There is nothing that strikes fear in a lady’s heart like living alone.
Because there’s no man to blame a clogged toilet on.
Last week I mentioned I had a slight problem with my toilet. I mentioned it all casual like, as if it wasn’t a big deal.
And it wasn’t. Until it was. Which is often the case with toilets. They seem a little iffy. Kind of temperamental. And then one day, your toilet lets you know EXACTLY how angry it is at you. It burps feces at you. And before you know it you’re running, RUNNING from feces chasing you across the bathroom floor.
Screaming at the horror of it all is clearly pointless, but scream you do. In slow motion, while diving for anything that will stop the horror. Rolls of toilet paper, shower curtains, a cat. You scream and slip and bark and for some reason start maniacally spraying Poo-Pourri on everything.

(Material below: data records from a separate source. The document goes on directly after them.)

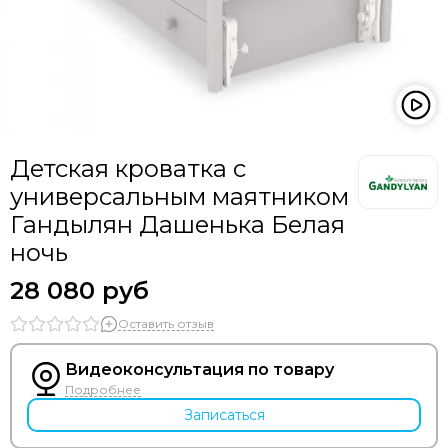
Детская кроватка с
универсальным маятником
Гандылян Дашенька Белая
ночь
28 080 руб
Оставить отзыв
Видеоконсультация по товару
Подробнее
Записаться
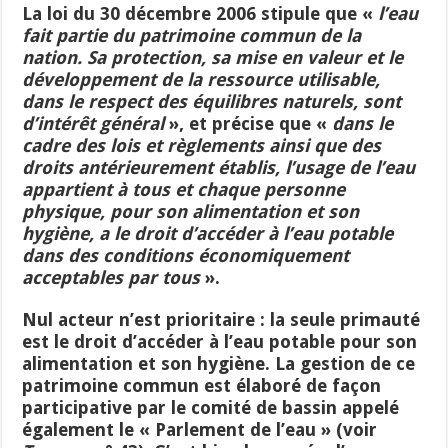
La loi du 30 décembre 2006 stipule que «
l’eau
fait partie du patrimoine commun de la
nation. Sa protection, sa mise en valeur et le
développement de la ressource utilisable,
dans le respect des équilibres naturels, sont
d’intérêt général
», et précise que
«
d
ans le
cadre des lois et règlements ainsi que des
droits antérieurement établis, l’usage de
l’
eau
appartient à tous et chaque personne
physique, pour son alimentation et son
hygiène, a le droit d’accéder à l’eau potable
dans des conditions économiquement
acceptables par tous
».
Nul acteur n’est prioritaire : la seule primauté
est le droit d’accéder à l’eau potable pour son
alimentation et son hygiène. La gestion de ce
patrimoine commun est élaboré de façon
participative par le comité de bassin appelé
également le « Parlement de l’eau » (voir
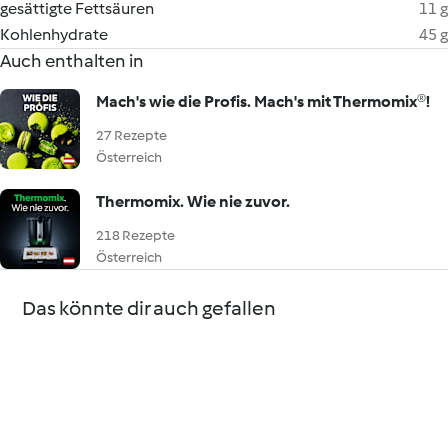
gesättigte Fettsäuren
11 g
Kohlenhydrate
45 g
Auch enthalten in
Mach's wie die Profis. Mach's mit Thermomix®!
27 Rezepte
Österreich
Thermomix. Wie nie zuvor.
218 Rezepte
Österreich
Das könnte dir auch gefallen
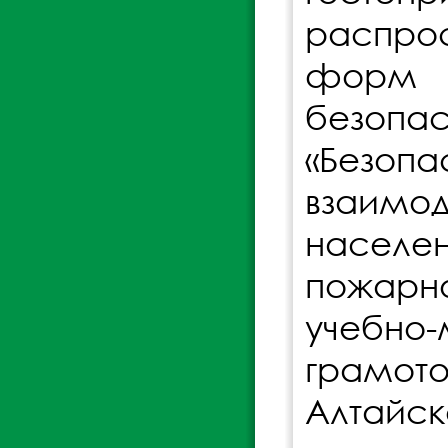
распро
форм и
безопа
«Безо
взаимод
населе
пожарн
учебно
грамо
Алтайск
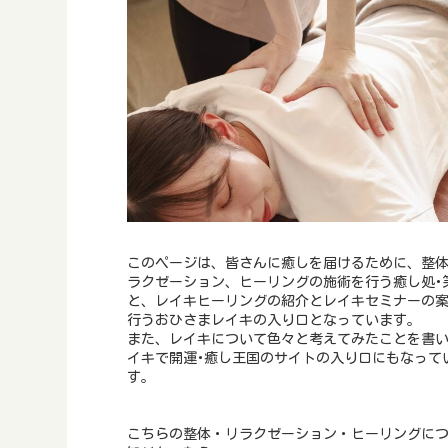
このページは、皆さんに癒しを届けるために、整
ラクゼーション、ヒーリングの施術を行う癒し処･
と、レイキヒーリングの紹介とレイキセミナーの
行うおひさまレイキの入り口となっています。
また、レイキについて色々と考えてみたことを書
イキで開運･癒し王国のサイトの入り口にもなって
す。
こちらの整体・リラクゼーション・ヒーリングに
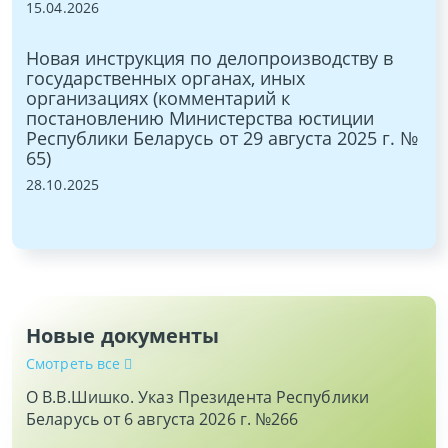
15.04.2026
27.
ния
Новая инструкция по делопроизводству в
Пр
государственных органах, иных
на
организациях (комментарий к
24.
й)
постановлению Министерства юстиции
Республики Беларусь от 29 августа 2025 г. №
65)
28.10.2025
Новые документы
Смотреть все
О В.В.Шишко. Указ Президента Республики
Беларусь от 6 августа 2026 г. №266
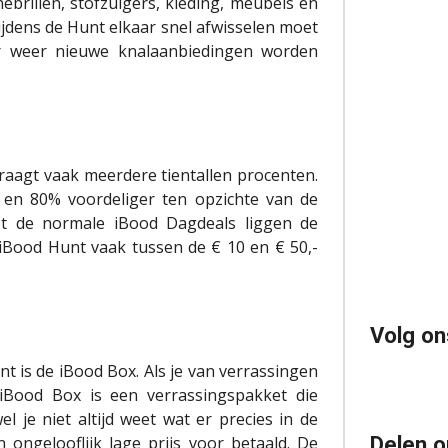
ebrillen, stofzuigers, kleding, meubels en
jdens de Hunt elkaar snel afwisselen moet
r weer nieuwe knalaanbiedingen worden
draagt vaak meerdere tientallen procenten.
 en 80% voordeliger ten opzichte van de
met de normale iBood Dagdeals liggen de
e iBood Hunt vaak tussen de € 10 en € 50,-
Volg on
t is de iBood Box. Als je van verrassingen
 iBood Box is een verrassingspakket die
je niet altijd weet wat er precies in de
Delen o
n ongelooflijk lage prijs voor betaald. De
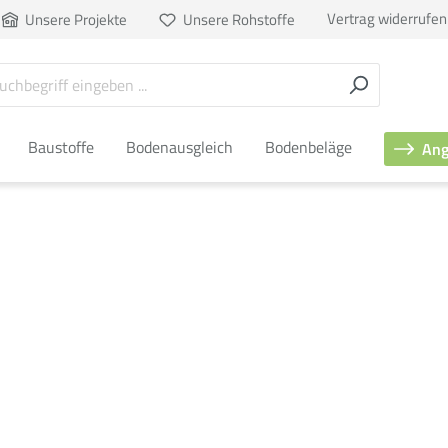
Vertrag widerrufen
Unsere Projekte
Unsere Rohstoffe
Baustoffe
Bodenausgleich
Bodenbeläge
Ang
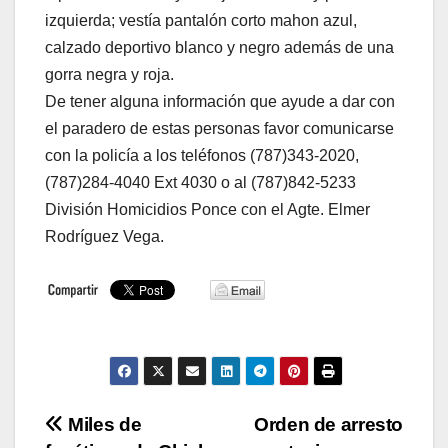
izquierda; vestía pantalón corto mahon azul,
calzado deportivo blanco y negro además de una
gorra negra y roja.
De tener alguna información que ayude a dar con
el paradero de estas personas favor comunicarse
con la policía a los teléfonos (787)343-2020,
(787)284-4040 Ext 4030 o al (787)842-5233
División Homicidios Ponce con el Agte. Elmer
Rodríguez Vega.
Navegación
Miles de
Orden de arresto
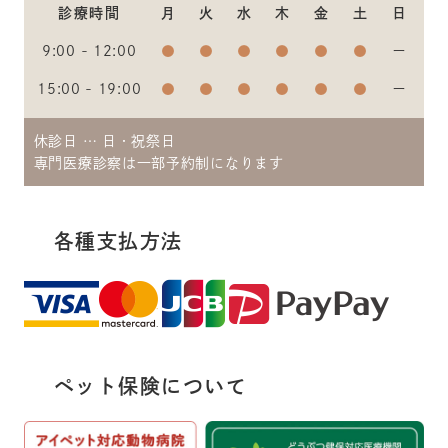
診療時間
月
火
水
木
金
土
日
9:00 - 12:00
●
●
●
●
●
●
ー
15:00 - 19:00
●
●
●
●
●
●
ー
休診日 … 日・祝祭日
専門医療診察は一部予約制になります
各種支払方法
ペット保険について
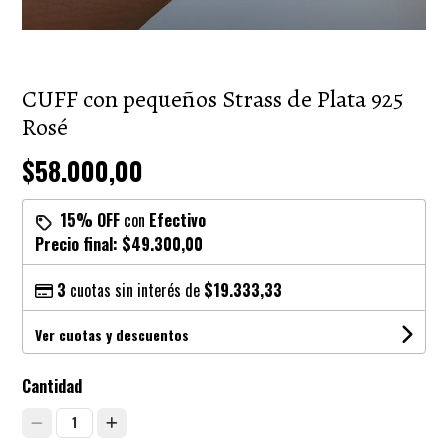
CUFF con pequeños Strass de Plata 925
Rosé
$58.000,00
15% OFF
con
Efectivo
Precio final:
$49.300,00
3
cuotas sin interés de
$19.333,33
Ver cuotas y descuentos
Cantidad
1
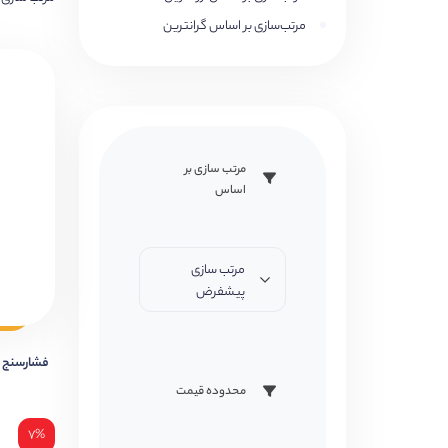
مرتب‌سازی بر اساس گرانترین
مرتب سازی بر
اساس
مرتب سازی
پیشفرض
فشارسنج دیجیت
محدوده قیمت
۷%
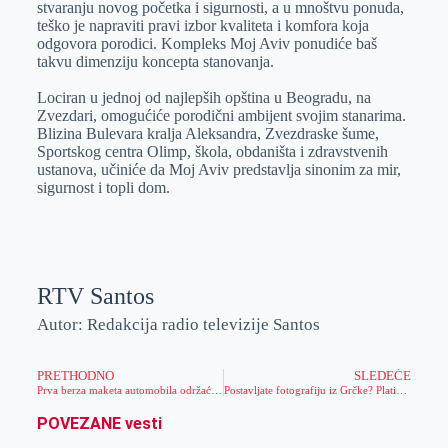
stvaranju novog početka i sigurnosti, a u mnoštvu ponuda,
r
n
A
i
teško je napraviti pravi izbor kvaliteta i komfora koja
odgovora porodici. Kompleks Moj Aviv ponudiće baš
p
l
takvu dimenziju koncepta stanovanja.
p
Lociran u jednoj od najlepših opština u Beogradu, na
Zvezdari, omogućiće porodični ambijent svojim stanarima.
Blizina Bulevara kralja Aleksandra, Zvezdraske šume,
Sportskog centra Olimp, škola, obdaništa i zdravstvenih
ustanova, učiniće da Moj Aviv predstavlja sinonim za mir,
sigurnost i topli dom.
RTV Santos
Autor: Redakcija radio televizije Santos
PRETHODNO
SLEDEĆE
Prva berza maketa automobila održaće se u Zrenjaninu
Postavljate fotografiju iz Grčke? Platićete 5 evra
POVEZANE vesti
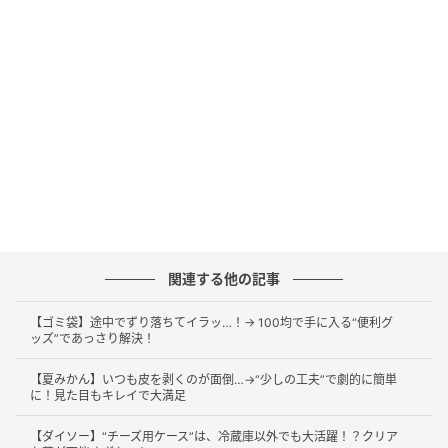
段ボールの底には、ガムテープを貼っておきます。
関連する他の記事
【ゴミ袋】途中でずり落ちてイラッ…！→ 100均で手に入る“便利グ
ッズ”であっさり解決！
【夏みかん】いつも皮を剥くのが面倒…→“少しの工夫”で劇的に簡単
段ボールのフタの、幅が狭い方の真ん中に線を引きま
に！見た目もキレイで大満足
す。両側に引いておいてくださいね。
【ダイソー】“チーズ用ケース”は、冷蔵庫以外でも大活躍！？クリア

They say before you die your life flashes before your eyes. I can tell you that doesn’t happen when your toilet overflows. Insead, what flashes before your eyes is every possible person that could conceivably appear at your door at the very moment you’re trying to corral poop with a makeup bag. Your neighbour, your mother, a friend, the grocery store clerk who once mentioned 3 years ago she’d like to see your house, Steve Buscemi, the Pope, Robin Leach. ANYONE COULD WALK THROUGH THAT DOOR.
Why didn’t you have rubber gloves in the bathroom? Or boots??? Or holy water?? This never would have happened if you didn’t have an irrational fear of using public restrooms. You make a promise to go into therapy and conquer that fear at which point you will ONLY use public restrooms leaving your own bathroom as a sanctuary for wayward and constipated youth.
Don’t think it could get any more fun than that? Watch this.
Join me as I explore the laugh-riot world of plumbing problems.
And that my friends is what’s known as a shit show.